Словно отвергая домыслы Антоненко насчет его сна, подполковник Савельев пошевелился на своем сиденье, открыл командирскую сумку с картой и, не оборачиваясь, приказал:

— Климов, передайте дозору и на батареи — малый привал в роще возле канала!

— Это мы мигом! — встрепенулся маленький связист, сидевший за пультом радиостанции рядом с новым командиром.

Неуставный доклад, как фальшивая нота, резанул слух майора Антоненко. Он не выдержал, поправил наставительно:

— В армии отвечают «Есть», товарищ Климов!

— Так точно! Есть! — деревянно отчеканил связист.

Майору послышалась нарочитость в этой чеканности, и он хотел было сделать замечание, но помешал Савельев. Повернувшись к нему с виноватой улыбкой, гвардии подполковник сказал сокрушенно:

— Василий Тихонович, голубчик, каюсь. Не поверите, совсем забыл про вас! Хорош хозяин, а? Вы уж не обижайтесь на старика, пожалуйста. Я тут мысленно баталии разыгрываю, а вы небось от скуки мрете.
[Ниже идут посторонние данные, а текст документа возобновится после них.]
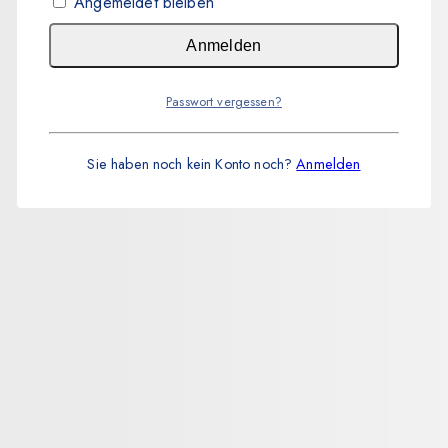
Angemeldet bleiben
Anmelden
Passwort vergessen?
Sie haben noch kein Konto noch?
Anmelden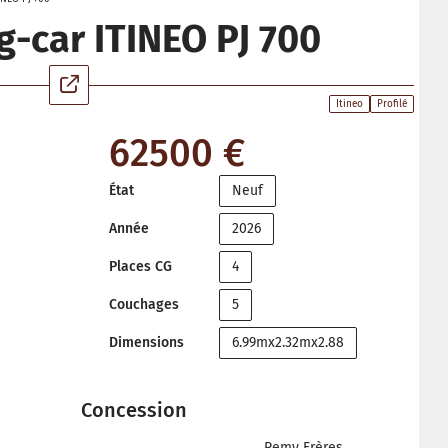
-car ITINEO PJ 700
Itineo
Profilé
62500 €
État
Neuf
Année
2026
Places CG
4
Couchages
5
Dimensions
6.99mx2.32mx2.88
Concession
Remy Frères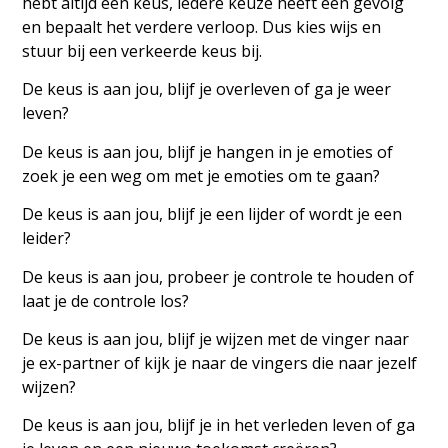
hebt altijd een keus, iedere keuze heeft een gevolg
en bepaalt het verdere verloop. Dus kies wijs en
stuur bij een verkeerde keus bij.
De keus is aan jou, blijf je overleven of ga je weer
leven?
De keus is aan jou, blijf je hangen in je emoties of
zoek je een weg om met je emoties om te gaan?
De keus is aan jou, blijf je een lijder of wordt je een
leider?
De keus is aan jou, probeer je controle te houden of
laat je de controle los?
De keus is aan jou, blijf je wijzen met de vinger naar
je ex-partner of kijk je naar de vingers die naar jezelf
wijzen?
De keus is aan jou, blijf je in het verleden leven of ga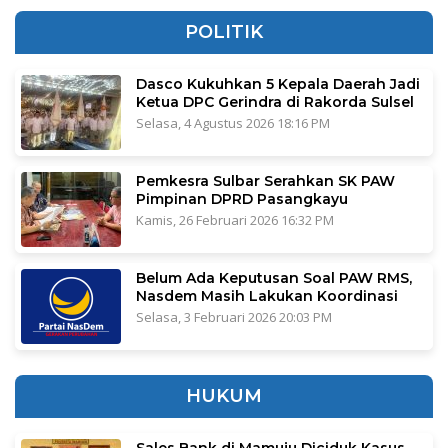
POLITIK
Dasco Kukuhkan 5 Kepala Daerah Jadi
Ketua DPC Gerindra di Rakorda Sulsel
Selasa, 4 Agustus 2026 18:16 PM
Pemkesra Sulbar Serahkan SK PAW
Pimpinan DPRD Pasangkayu
Kamis, 26 Februari 2026 16:32 PM
Belum Ada Keputusan Soal PAW RMS,
Nasdem Masih Lakukan Koordinasi
Selasa, 3 Februari 2026 20:03 PM
HUKUM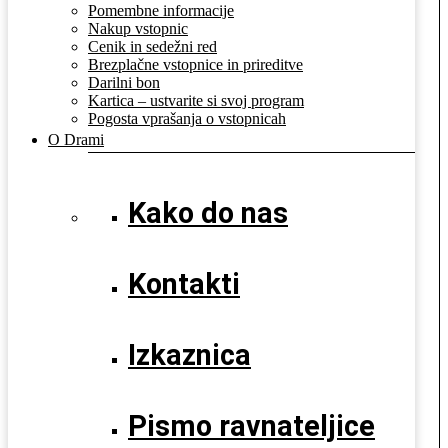
Pomembne informacije
Nakup vstopnic
Cenik in sedežni red
Brezplačne vstopnice in prireditve
Darilni bon
Kartica – ustvarite si svoj program
Pogosta vprašanja o vstopnicah
O Drami
Kako do nas
Kontakti
Izkaznica
Pismo ravnateljice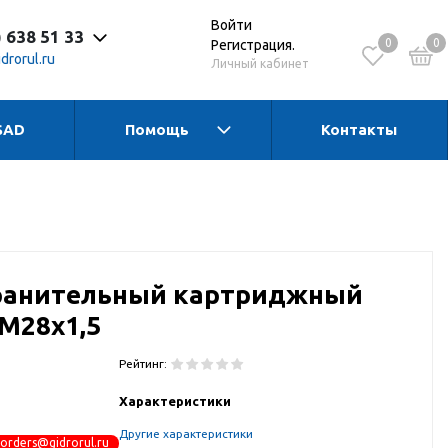
Войти
) 638 51 33
0
0
Регистрация.
drorul.ru
Личный кабинет
SAD
Помощь
Контакты
 до 17:30 Пн-Чт
 до 16:15 Пт
 - выходной
ранительный картриджный
 M28x1,5
Рейтинг:
Характеристики
Другие характеристики
orders@gidrorul.ru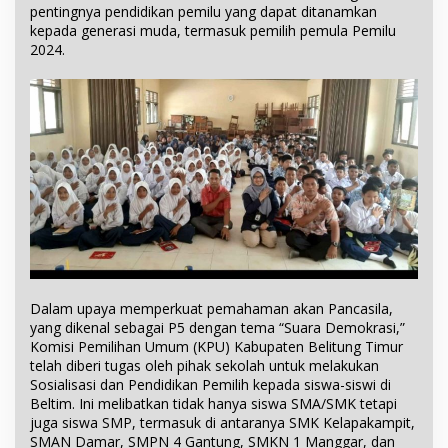
pentingnya pendidikan pemilu yang dapat ditanamkan
kepada generasi muda, termasuk pemilih pemula Pemilu
2024.
Dalam upaya memperkuat pemahaman akan Pancasila,
yang dikenal sebagai P5 dengan tema “Suara Demokrasi,”
Komisi Pemilihan Umum (KPU) Kabupaten Belitung Timur
telah diberi tugas oleh pihak sekolah untuk melakukan
Sosialisasi dan Pendidikan Pemilih kepada siswa-siswi di
Beltim. Ini melibatkan tidak hanya siswa SMA/SMK tetapi
juga siswa SMP, termasuk di antaranya SMK Kelapakampit,
SMAN Damar, SMPN 4 Gantung, SMKN 1 Manggar, dan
— Да что вы, товарищ гвардии подполковник! Какие могут быть обиды! — Антоненко от этого обезоруживающего извинения даже совестно стало за недавние мысли. И раздражение уменьшилось. — Мне не скучно. Разглядываю пустыню. Интересно: только в кино барханы видел.

— Ничего, еще налюбуетесь ими. — Савельев поймал недоверчивый взгляд майора. — Я вполне серьезно говорю: есть в пустыне своеобразная красота. К ней, конечно, привыкнуть надо, чтобы понять. Это во всем так: что захочешь, то и увидишь. Но весной тут просто чудо: тюльпаны, маки, зелень яркая, нежнейших оттенков! Вот увидите, полюбятся наши места. А главное, — после небольшой паузы продолжал Савельев, не дождавшись ответа майора Антоненко, — пустыня еще и трудное испытание, на котором проверяются и воспитываются большие, настоящие человеческие качества. Здесь легче всего узнать, чего человек стоит, как много умеет, — нахватанности, душевной слабости пустыня не простит.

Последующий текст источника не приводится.